他以田间老农的思维,进入了最澄彻的人类学的思考。 他未曾留下什么生平资料。
行走于古运河畔,迎面而来的是阵阵清风。白天的景色总在车上匆匆走过,而当夜里踏上河边小路的时候,运河变得无比妩媚起来。 是的,运河在灯光的装点下如盛装出席的贵妇,雍容华贵。对岸林立的建筑反衬着运河的沧桑,水中的倒影随波摇曳,无比婀娜。几支细柳垂落在镜头前,更是增添了几许生机。
河道里游览的船只如流,来往的乐此不疲。只是多数的船只没有灯光的点缀,作为一个夜的精灵来回游荡。若不是马达声阵阵和水面荡起的波浪层层暴露了目标,总觉得一切都本该在那的。而夹杂其中的,红色灯笼点缀的游船则完全溶入到这片妩媚之中。
远远近近的三座桥依次描写四季的优美句子在河道上排开,或许由于职业病的原因,看到桥的第一刻,其结构形式在脑子里显现开来。绿的妖娆,黄的典雅,水中的倒影更如一条玉带在随波摇摆。
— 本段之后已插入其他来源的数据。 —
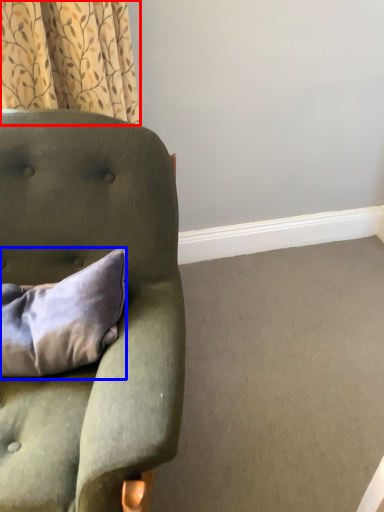 Question: Which of the following is the farthest to the observer, curtain (highlighted by a red box) or pillow (highlighted by a blue box)?

Choices:
 (A) curtain
 (B) pillow

Answer: (A) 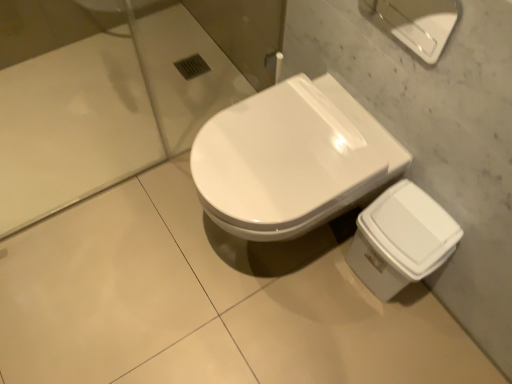 Describe the element at coordinates (416, 23) in the screenshot. I see `white glossy porcelain at upper right, the first porcelain when ordered from top to bottom` at that location.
运河美,还美在周边的景致都着上灯装。沿河的一片光明,呼应着摇曳在水面的灯光。亭台楼轩被灯带勾勒出轮廓,如一副副华丽的白描。如若看累了荡漾的灯光,回头看看岸上的一片光明,也是提高智商一件惬意的事情。
白天穿梭的小巷,在灯光的点缀下又是另外一番味道。宁静之处更显宁静,出彩之处更加出彩。房门前的灯笼,在清风的吹抚下,轻轻摇摆。犹如夜风轻唱摇篮曲,哄着这片灯光入眠。运河是悠远的,运河边上的路灯更是经典的。白天的时候便发现,杵在路边的路灯以宫灯的造型依次排开。泛黄的灯光透过灯罩在风中四处飘荡,洋洋洒洒的沐浴着过往的车辆和行人。在这样一片温暖之中,或行走,或小憩,都是一种享受。踏着小道,看岸边垂柳依依,绿叶更绿,夜风更柔;坐在廊中,倾听河水拍打堤岸的声响,波光更碎,夜曲更浓。